Cet article précise toutefois que, s'agissant des travaux effectués sur le domaine public de l'Etat, la dérogation au principe de propriété ne peut être accordée que dans le cadre d'une convention entre la collectivité territoriale et l'État précisant les engagements financiers des parties et les équipements à réaliser. Le paragraphe XX de l'article 33 de la loi d'orientation sur la forêt n°2001-602 du 9 juillet 2001 étend la dérogation de l'article 60 précité aux travaux de prévention des incendies de forêt.

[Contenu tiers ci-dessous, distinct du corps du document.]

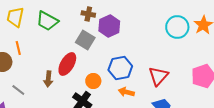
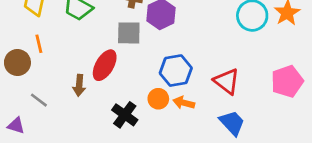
gray square: (85, 40) -> (129, 33), turned -30
red triangle: (158, 76) -> (227, 81), turned -35
orange circle: (93, 81) -> (158, 99), moved

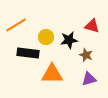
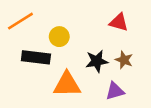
black star: (69, 40) -> (97, 61), moved
brown star: (86, 55) -> (124, 60), moved

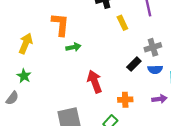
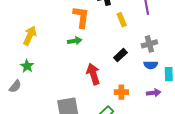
orange L-shape: (60, 24) -> (81, 17), moved
black rectangle: (134, 64) -> (120, 55), moved

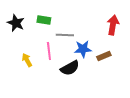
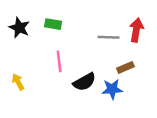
gray line: (65, 35) -> (109, 37), moved
blue star: (83, 49) -> (112, 89), moved
yellow arrow: (27, 60) -> (18, 82), moved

L'article 18 du présent projet de loi tend à ajouter une nouvelle exception à cette liste en rendant éligibles les fonds de concours versés à l'Etat par les collectivités territoriales et leurs groupements pour des opérations d'aménagement du domaine public routier national à la condition qu'ils financent au moins la moitié du coût toutes taxes comprises de ces opérations.

Cette disposition ne permettra néanmoins pas de régler une autre difficulté, rencontrée par les collectivités territoriales lorsqu'elles réalisent des travaux sur le domaine public routier d'autres collectivités. Les communes, en particulier, sont fréquemment conduites à effectuer des travaux en agglomération sur la voirie départementale pour des motifs de sécurité (signalisation...) ou d'embellissement que le département ne souhaite pas toujours financer. La récupération par les communes de la TVA acquittée au titre de ces investissements peut sembler légitime dans ce cas.

Dès lors, votre commission des Lois s'est interrogée sur la pertinence même du principe de patrimonialité. Consciente du coût de la mesure proposée mais afin d'ouvrir le débat, elle vous soumet en conséquence un amendement ayant pour objet de rendre éligible au FCTVA le financement par une collectivité territoriale ou un groupement de collectivités territoriales d'un équipement public destiné à être intégré au domaine public.

En conséquence, votre commission des Lois vous propose d'insérer un article additionnel avant l'article 18.